En effet, l’expertise du produit est une étape fondamentale car une mauvaise évaluation de l’état du produit constitue une perte financière pour l’entreprise.

La copie de la pièce d’identité et le bon de cession doivent être archivés pendant 6 mois en magasin. L’expédition des produits repris doit se faire au minimum une fois par semaine : les produits valorisés doivent être envoyés sous 7 jours.

La reprise est conforme si :

– les produits sont réceptionnés dans le délai imparti

– la référence et l’IMEI du produit repris correspond à celui du déclaré

Le bon d’achat est émis depuis le logiciel EZY et doit être impérativement utilisé le jour même de la reprise. Il se déduit automatiquement de la facture d’achat du client.

Nous vous rappelons qu’il est explicitement inscrit sur le bon de cession que le client bénéficiant d’une reprise mobile doit impérativement être le propriétaire légitime du produit.

1er dossier

Or, en date du 23 mars 2017, vous vous êtes auto facturé une enceinte power ainsi qu’une micro sd (Facture n° 10182017002384).

Sur la facture figure également la reprise d’un mobile, comportant l’IMEI n°357287056205836, pour un montant de 0€, ainsi qu’une remise supplémentaire (ou « bonus ») d’un montant de 90€ lié à la reprise d’un mobile Nokia Lumia 520. Soit une remise totale de 90€ sur la facture.

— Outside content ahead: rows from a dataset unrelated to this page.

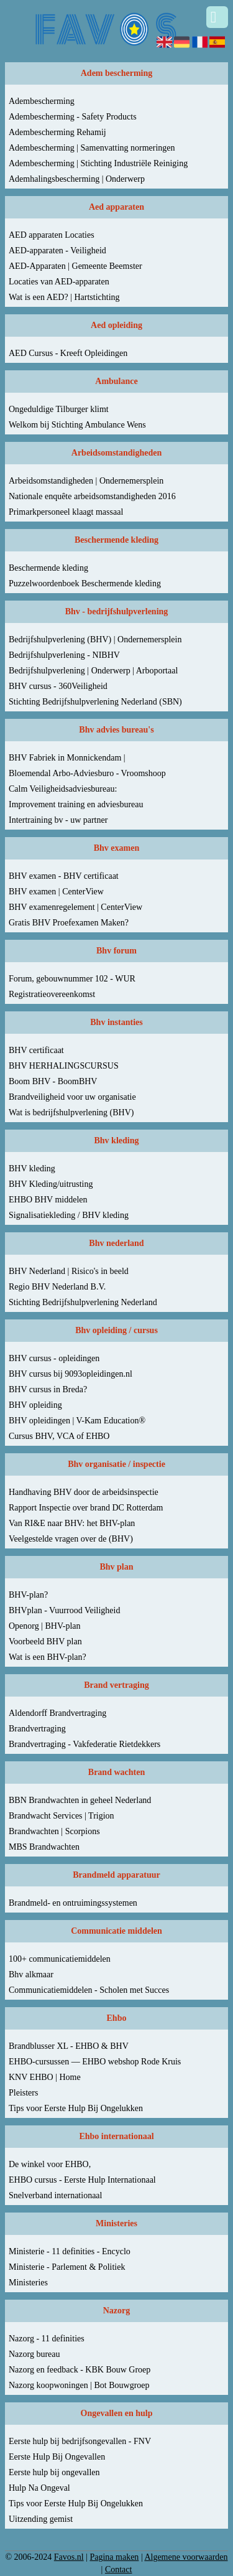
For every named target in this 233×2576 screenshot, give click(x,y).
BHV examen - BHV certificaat (64, 876)
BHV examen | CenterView (56, 891)
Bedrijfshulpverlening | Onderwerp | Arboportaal (93, 670)
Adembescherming (42, 101)
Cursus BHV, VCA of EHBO (59, 1436)
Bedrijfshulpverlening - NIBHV (64, 655)
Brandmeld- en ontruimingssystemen (73, 1903)
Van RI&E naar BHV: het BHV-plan (72, 1523)
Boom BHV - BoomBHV (53, 1081)
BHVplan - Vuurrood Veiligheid (64, 1610)
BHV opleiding (35, 1405)
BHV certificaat (36, 1050)
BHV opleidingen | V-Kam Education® (77, 1420)
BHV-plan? (28, 1594)
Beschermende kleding (48, 568)
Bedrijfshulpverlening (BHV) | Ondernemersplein (95, 639)
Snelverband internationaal (55, 2195)
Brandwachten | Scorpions (54, 1831)
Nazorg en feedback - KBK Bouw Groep (79, 2369)
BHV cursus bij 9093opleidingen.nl (70, 1374)
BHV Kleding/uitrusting (51, 1184)
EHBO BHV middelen (48, 1199)
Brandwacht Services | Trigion (61, 1815)
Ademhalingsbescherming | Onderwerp (77, 179)
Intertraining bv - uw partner (58, 820)
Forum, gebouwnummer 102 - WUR (72, 978)
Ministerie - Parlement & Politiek (67, 2267)
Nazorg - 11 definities (47, 2338)
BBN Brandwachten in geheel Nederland (80, 1800)
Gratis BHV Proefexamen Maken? (69, 922)
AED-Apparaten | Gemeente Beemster (75, 266)
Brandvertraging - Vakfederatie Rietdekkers (84, 1744)
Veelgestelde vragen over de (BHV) (71, 1538)
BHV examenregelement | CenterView (75, 907)
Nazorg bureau (34, 2354)
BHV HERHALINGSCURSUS (64, 1065)
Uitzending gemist (41, 2519)
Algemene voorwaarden (185, 2557)
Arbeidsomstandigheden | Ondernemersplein (86, 480)
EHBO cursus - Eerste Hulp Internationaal (82, 2180)
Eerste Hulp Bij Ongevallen (57, 2456)
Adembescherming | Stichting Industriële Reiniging (98, 163)
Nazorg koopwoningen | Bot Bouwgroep (79, 2385)
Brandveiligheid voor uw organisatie (72, 1097)
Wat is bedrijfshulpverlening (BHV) (71, 1112)
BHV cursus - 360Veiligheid (58, 686)
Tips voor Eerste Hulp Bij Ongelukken (76, 2108)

Or, après investigation il apparaît que le mobile utilisé pour la reprise mobile correspond à un mobile appartenant à un client, Monsieur [L] [S], venu en boutique en date du 11/07/2014, pour un dépôt SAV.

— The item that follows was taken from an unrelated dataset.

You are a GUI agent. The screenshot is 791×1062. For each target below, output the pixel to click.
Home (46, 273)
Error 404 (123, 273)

Mobile revenu en boutique, suite à retour SAV HG pour casse en date du 30/07/2014.

2nd dossier

En date du 20 novembre 2017, vous vous êtes auto facturé, à nouveau, un mobile de type Huawei blanc coque bleu/nuit / sup voiture, ainsi qu’un apple airpods (Facture n°10182017009246).

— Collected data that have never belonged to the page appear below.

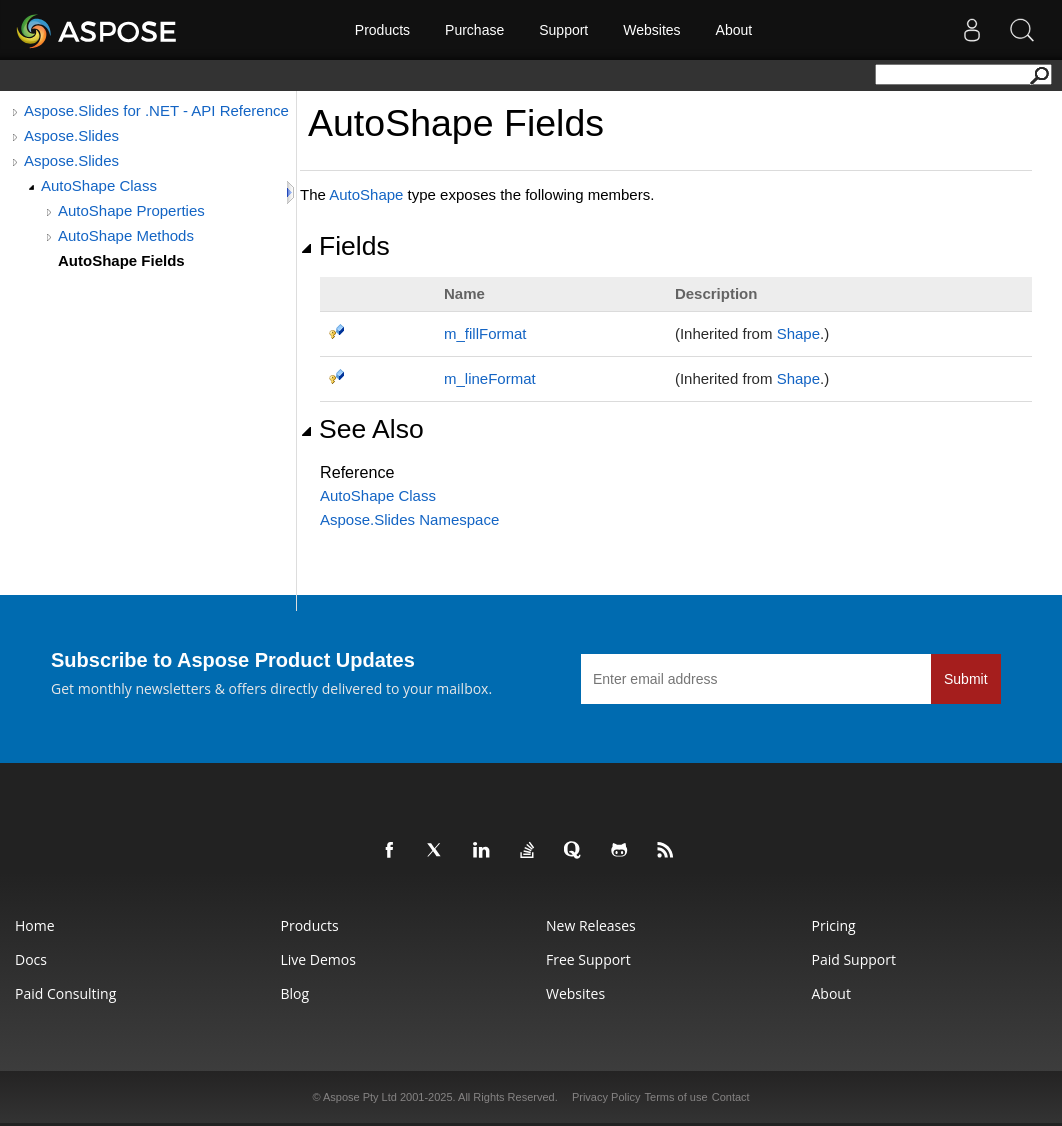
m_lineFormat (490, 378)
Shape (798, 333)
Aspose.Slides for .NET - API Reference (156, 110)
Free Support (588, 959)
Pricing (834, 925)
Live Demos (318, 959)
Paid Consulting (65, 993)
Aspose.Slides (71, 135)
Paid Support (854, 959)
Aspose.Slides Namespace (409, 519)
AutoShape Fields (121, 260)
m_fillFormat (485, 333)
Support (563, 30)
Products (382, 30)
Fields (345, 246)
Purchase (474, 30)
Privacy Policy (606, 1097)
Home (35, 925)
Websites (651, 30)
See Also (362, 429)
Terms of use (676, 1097)
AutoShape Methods (126, 235)
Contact (731, 1097)
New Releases (591, 925)
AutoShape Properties (131, 210)
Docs (31, 959)
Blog (295, 993)
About (734, 30)
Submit (966, 679)
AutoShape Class (99, 185)
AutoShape (366, 194)
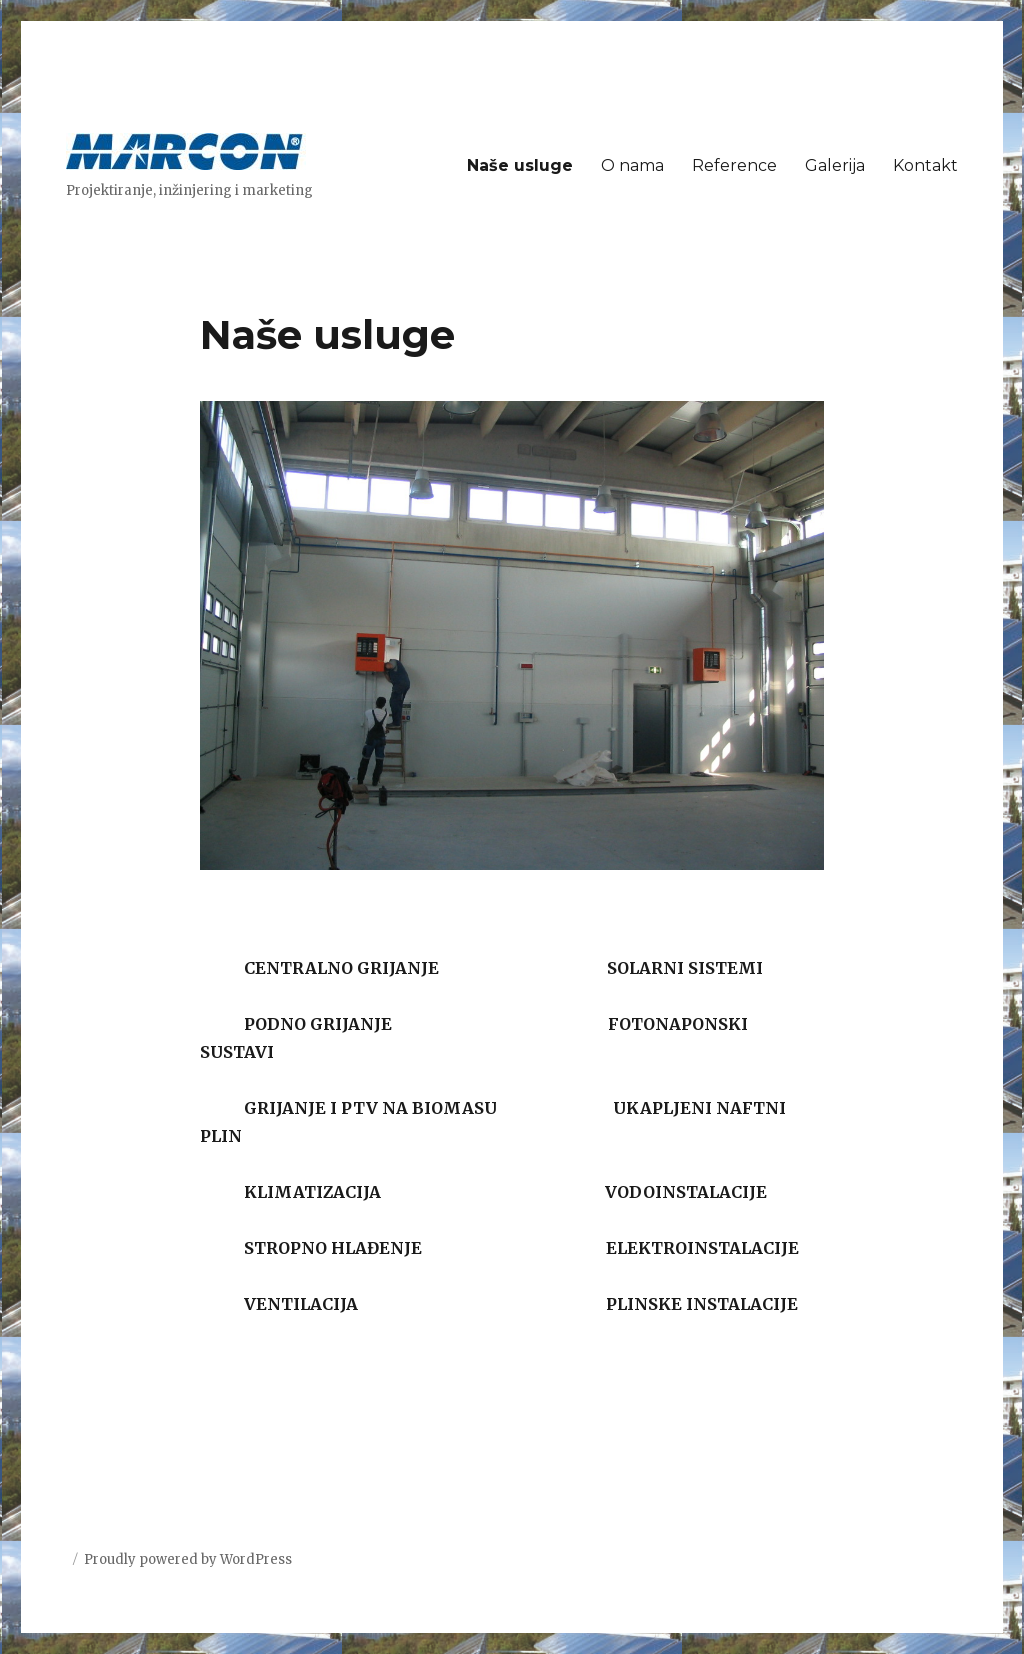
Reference (734, 165)
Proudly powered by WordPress (188, 1559)
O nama (632, 165)
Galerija (835, 165)
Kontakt (925, 165)
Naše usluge (520, 165)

Sur la facture figure la reprise d’un mobile, comportant l’IMEI n°356376084211360, pour un montant de 0€, ainsi qu’une remise supplémentaire (ou « bonus ») d’un montant de 150€ lié à la reprise d’un mobile rattaché au contrat ISP – Utilisateur LEBEAU. Soit une remise totale de 150€.

3ème dossier

Enfin, en date du 16 avril 2018, vous vous êtes auto facturé un casque Beats, ainsi qu’un câble combo samsung (Facture n°10182018002811).

Sur la facture figure la reprise d’un mobile, comportant l’IMEI n°358461060026616, pour un montant de 0€, ainsi qu’une remise supplémentaire (ou « bonus ”) d’un montant de 100€ lié à la reprise d’un mobile SFR Startrail 6 noir, appartenant à Monsieur [N] [J]. Soit une remise totale de 100€.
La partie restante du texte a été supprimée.